Of course, the selling point of Thor: Ragnarok was the big showdown between Hulk and Thor, and it is indeed a fantastic and worthy smackdown riddled with sly in-jokes. In this, and in the grand spectacle of an intergalactic superhero film filled with gods and monsters, Ragnarok succeeds mightily. After a jumpy opening act where much Marvel admin has to get done - dropping by the Sanctum Sanctorum of Doctor Strange (Benedict Cumberbatch), for example - the film finds its sure footing and begins to run at breakneck speed in its second half. Waititi sends Thor bouncing around from Earth to Asgard to the junkyard planet of Sakaar, where he's captured and forced to become a Sakaarian Gladiator. All throughout, Thor encounters a bevy of whacko oddball characters, including Waititi himself playing the affable rock monster Korg.

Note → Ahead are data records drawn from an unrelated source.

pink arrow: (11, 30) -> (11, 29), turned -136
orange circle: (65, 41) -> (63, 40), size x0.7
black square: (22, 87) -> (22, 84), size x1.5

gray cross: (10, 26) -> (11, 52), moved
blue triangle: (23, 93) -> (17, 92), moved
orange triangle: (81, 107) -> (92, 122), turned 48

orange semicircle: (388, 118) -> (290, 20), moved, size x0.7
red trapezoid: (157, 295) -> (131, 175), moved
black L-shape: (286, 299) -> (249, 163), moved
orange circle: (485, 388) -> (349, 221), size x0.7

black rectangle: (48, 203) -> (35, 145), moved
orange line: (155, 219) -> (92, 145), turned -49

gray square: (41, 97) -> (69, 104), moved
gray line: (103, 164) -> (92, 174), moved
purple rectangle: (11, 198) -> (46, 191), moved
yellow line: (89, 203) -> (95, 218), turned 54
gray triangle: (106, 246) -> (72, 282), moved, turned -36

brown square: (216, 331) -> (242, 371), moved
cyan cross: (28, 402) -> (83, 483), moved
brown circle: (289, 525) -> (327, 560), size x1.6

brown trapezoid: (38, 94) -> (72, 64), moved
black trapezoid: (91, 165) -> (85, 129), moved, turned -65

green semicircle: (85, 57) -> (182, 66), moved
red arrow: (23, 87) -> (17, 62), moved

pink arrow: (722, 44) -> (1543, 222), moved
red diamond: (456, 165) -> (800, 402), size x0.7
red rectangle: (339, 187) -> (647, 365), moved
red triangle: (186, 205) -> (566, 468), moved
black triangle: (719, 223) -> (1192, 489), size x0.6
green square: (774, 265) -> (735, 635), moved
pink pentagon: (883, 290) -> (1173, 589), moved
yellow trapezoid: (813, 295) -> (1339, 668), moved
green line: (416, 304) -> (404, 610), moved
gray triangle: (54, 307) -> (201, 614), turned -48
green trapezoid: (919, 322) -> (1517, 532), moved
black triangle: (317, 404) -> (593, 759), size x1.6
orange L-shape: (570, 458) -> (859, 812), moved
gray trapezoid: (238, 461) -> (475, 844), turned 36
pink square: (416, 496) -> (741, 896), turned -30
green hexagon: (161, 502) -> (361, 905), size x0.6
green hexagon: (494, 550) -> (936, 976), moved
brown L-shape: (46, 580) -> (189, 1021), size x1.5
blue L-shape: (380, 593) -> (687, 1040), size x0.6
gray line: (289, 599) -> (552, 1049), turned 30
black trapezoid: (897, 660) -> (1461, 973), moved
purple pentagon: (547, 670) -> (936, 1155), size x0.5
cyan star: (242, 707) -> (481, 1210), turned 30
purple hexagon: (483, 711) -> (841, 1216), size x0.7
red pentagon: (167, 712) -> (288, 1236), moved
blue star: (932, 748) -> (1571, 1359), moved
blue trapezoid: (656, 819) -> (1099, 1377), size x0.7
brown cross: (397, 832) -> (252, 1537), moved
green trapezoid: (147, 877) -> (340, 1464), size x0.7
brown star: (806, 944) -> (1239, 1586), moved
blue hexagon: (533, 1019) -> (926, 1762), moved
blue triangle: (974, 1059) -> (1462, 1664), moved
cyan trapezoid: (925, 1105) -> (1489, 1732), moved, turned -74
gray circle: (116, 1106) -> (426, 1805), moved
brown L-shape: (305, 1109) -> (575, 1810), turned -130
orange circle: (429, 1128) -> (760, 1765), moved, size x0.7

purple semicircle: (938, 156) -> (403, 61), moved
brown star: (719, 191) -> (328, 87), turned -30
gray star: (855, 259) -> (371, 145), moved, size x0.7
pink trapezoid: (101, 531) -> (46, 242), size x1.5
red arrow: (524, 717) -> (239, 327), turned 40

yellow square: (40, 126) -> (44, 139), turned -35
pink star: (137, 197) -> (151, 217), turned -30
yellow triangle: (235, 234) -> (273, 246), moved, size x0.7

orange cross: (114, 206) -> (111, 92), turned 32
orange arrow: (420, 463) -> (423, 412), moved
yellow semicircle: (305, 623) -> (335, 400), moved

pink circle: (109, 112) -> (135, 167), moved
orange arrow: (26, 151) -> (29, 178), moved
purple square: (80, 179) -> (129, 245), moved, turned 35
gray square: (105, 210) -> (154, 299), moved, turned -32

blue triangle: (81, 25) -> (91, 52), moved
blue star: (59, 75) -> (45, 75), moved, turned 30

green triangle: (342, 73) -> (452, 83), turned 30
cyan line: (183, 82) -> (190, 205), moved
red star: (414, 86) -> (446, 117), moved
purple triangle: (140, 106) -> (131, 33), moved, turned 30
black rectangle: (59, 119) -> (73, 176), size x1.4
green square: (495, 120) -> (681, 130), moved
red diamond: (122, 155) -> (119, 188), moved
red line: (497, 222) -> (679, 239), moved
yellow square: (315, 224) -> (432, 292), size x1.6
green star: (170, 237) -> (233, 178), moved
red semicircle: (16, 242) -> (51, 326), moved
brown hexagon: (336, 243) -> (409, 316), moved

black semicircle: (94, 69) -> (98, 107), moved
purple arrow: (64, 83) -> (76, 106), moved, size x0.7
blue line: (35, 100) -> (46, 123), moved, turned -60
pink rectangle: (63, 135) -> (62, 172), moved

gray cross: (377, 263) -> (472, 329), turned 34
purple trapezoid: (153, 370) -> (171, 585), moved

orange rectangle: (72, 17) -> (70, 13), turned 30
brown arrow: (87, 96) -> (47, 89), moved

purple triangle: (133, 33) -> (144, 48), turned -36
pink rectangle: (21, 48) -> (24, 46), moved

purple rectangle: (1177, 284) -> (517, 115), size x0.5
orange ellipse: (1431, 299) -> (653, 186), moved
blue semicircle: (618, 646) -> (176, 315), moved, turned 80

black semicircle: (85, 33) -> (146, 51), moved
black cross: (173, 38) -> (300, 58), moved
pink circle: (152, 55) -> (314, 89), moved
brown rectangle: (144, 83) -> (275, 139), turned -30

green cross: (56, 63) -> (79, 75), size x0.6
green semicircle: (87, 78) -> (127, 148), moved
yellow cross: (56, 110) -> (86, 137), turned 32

Thor's fight to save Asgard from his heretofore unknown older sister Hela, the Goddess of Death (Cate Blanchett having a ball) is really a fight against his own status quo. Odin (Anthony Hopkins), ancient symbol of stagnation, shuffles off this mortal coil, and with him goes the old Thor movie paradigm - and good riddance. Hela wants to restore an order even older than Odin. Thor, whether he knows it or not, is looking for what comes next. Thor must save the people of Asgard from the total destruction of Ragnarok - "Because that's what heroes do" - but what both Thor and this movie really want is to move beyond Thor always being the same. As he tells Valkyrie in a revealing moment that gets lost amidst a sea of jokes, his destiny to sit upon the throne of Asgard meant stagnation to Thor. Asgard is eternal (or was), but in his heart Thor is looking for more. 

When Thor forms his team with the purposefully stupid name the Revengers to save Asgard from Hela, he urges his friends to move beyond their status quo to fight for a greater ideal. For Hulk, it means not staying on Sakaar and continuing as the prized champion gladiator of the Grandmaster (Jeff Goldblum delightfully playing off his rocker). For Valkyrie, it means to stop burying her memories of the Valkyries being slaughtered by Hela millennia ago in a haze of alcohol and once more fighting to save the people of Asgard. And for Loki, it means trying just a little bit harder to be a better person and not resorting to his usual bag of tricks to achieve some vainglorious end. Loki takes the longest to get with the program, but even he finds a glimpse of his better self. Thor cheerleads them all with an unyielding sense of optimism that things will work out all right.

By the time the giant fire monster Surtur (voiced by Clancy Brown) destroys Asgard and Hela along with it, Thor and his franchise have finally cut the cord with what a Thor movie used to be. Marvel itself seems to be evolving as well. 2017 was the year where its superhero films, Guardians of the Galaxy Vol. 2, Spider-Man: Homecoming, and now Ragnarok threw out the dusty old Marvel movie playbook and really explored what their superhero movies could be through color, humor, and the personal idiosyncrasies of their directors. Waititi splendidly seems to take it all the way with Ragnarok, and the result is a joyous and rowdy party with Thor as the Lord of Jokes and Revelry. Though Thor learns Ragnarok is inevitable, there's a victory here because Thor succeeded in saving his people, and he did it his way. Thor is Asgard's king, but more importantly, he is their hero, and he's ours. "They love me on Earth," Thor reminds Loki, at the end. "I'm very popular." After Ragnarok, Thor is more right about that than ever.